In [1]:

    
import os, sys
sys.path.insert(0, os.path.abspath(os.path.join("..", "..")))

Reload the naive predictions

Shows how to make use of the data produced from the scripted script naive.py.



In [2]:

    
%matplotlib inline
import matplotlib.pyplot as plt
import open_cp.scripted
import open_cp.scripted.analysis as analysis



In [3]:

    
loaded = open_cp.scripted.Loader("stscan_preds.pic.xz")



In [4]:

    
loaded.timed_points.time_range









    Out[4]:





(numpy.datetime64('2016-01-02T13:00:00.000'),
 numpy.datetime64('2017-08-09T09:00:00.000'))



In [5]:

    
fig, axes = plt.subplots(ncols=2, figsize=(16,7))
analysis.plot_data_scatter(loaded, axes[0])
analysis.plot_data_grid(loaded, axes[1])



In [6]:

    
next(iter(loaded))









    Out[6]:





LoadedPrediction(predictor_class=STScanProvider(r=500, time=21 days, 0:00:00, max=False), time=datetime.datetime(2016, 10, 1, 0, 0), prediction=GridPredictionArray(offset=(355500,564600), size=150x150, risk intensity size=70x80))



In [7]:

    
times = [x[1] for x in loaded]
preds = [x[2] for x in loaded]



In [8]:

    
fig, axes = plt.subplots(ncols=2, figsize=(16,7))
for ax, i in zip(axes, [0, 60]):
    analysis.plot_prediction(loaded, preds[i], ax)
    ax.set_title(times[i])

Fit binomial model instead

Use a beta prior



In [9]:

    
betas = analysis.hit_counts_to_beta("stscan_counts.csv")



In [10]:

    
fig, ax = plt.subplots(figsize=(12,8))
analysis.plot_betas(betas, ax)



In [11]:

    
fig, ax = plt.subplots(figsize=(12,8))
analysis.plot_betas(betas, ax, range(1,21))

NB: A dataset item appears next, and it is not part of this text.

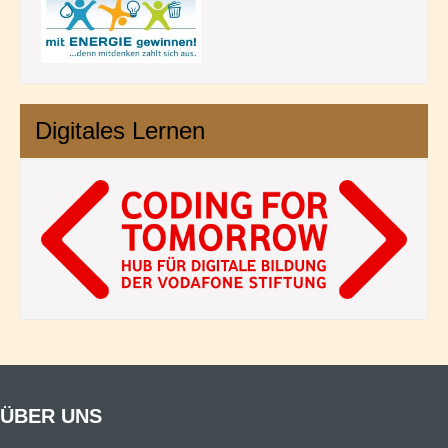
Digitales Lernen
ÜBER UNS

What does this difference actually mean??

Suppose we pick 5% coverage. There is a big gap between the curves there.



In [14]:

    
import collections, statistics, datetime
tps = loaded.timed_points.bin_timestamps(datetime.datetime(2016,1,1), datetime.timedelta(days=1))
c = collections.Counter(tps.timestamps)
statistics.mean(c.values())









    Out[14]:





5.298275862068966

So we have about 5 crime events a day, on average.



In [16]:

    
import scipy.special
import numpy as np

def BetaBinom(alpha,beta,n,k):
    """http://www.channelgrubb.com/blog/2015/2/27/beta-binomial-in-python"""
    part_1 = scipy.special.comb(n,k)
    part_2 = scipy.special.betaln(k+alpha,n-k+beta)
    part_3 = scipy.special.betaln(alpha,beta)
    
    result = (np.log(part_1) + part_2)- part_3
    
    return np.exp(result)

fig, axes = plt.subplots(ncols=len(betas), figsize=(16,5))

n = 5
for ax, key in zip(axes, betas):
    beta = betas[key][5]
    p = [BetaBinom(*beta.args,n,k) for k in range(0,n+1)]
    ax.bar(np.arange(n+1), p)
    ax.set(xlabel="Number of crimes captured", ylabel="Probability")
    ax.set_title("{}; {} total events.".format(key, n))

These plots show the probability of capturing $x$ events out of the 5 total events. This sort of puts the difference in perspective-- it's pretty small!



In [ ]: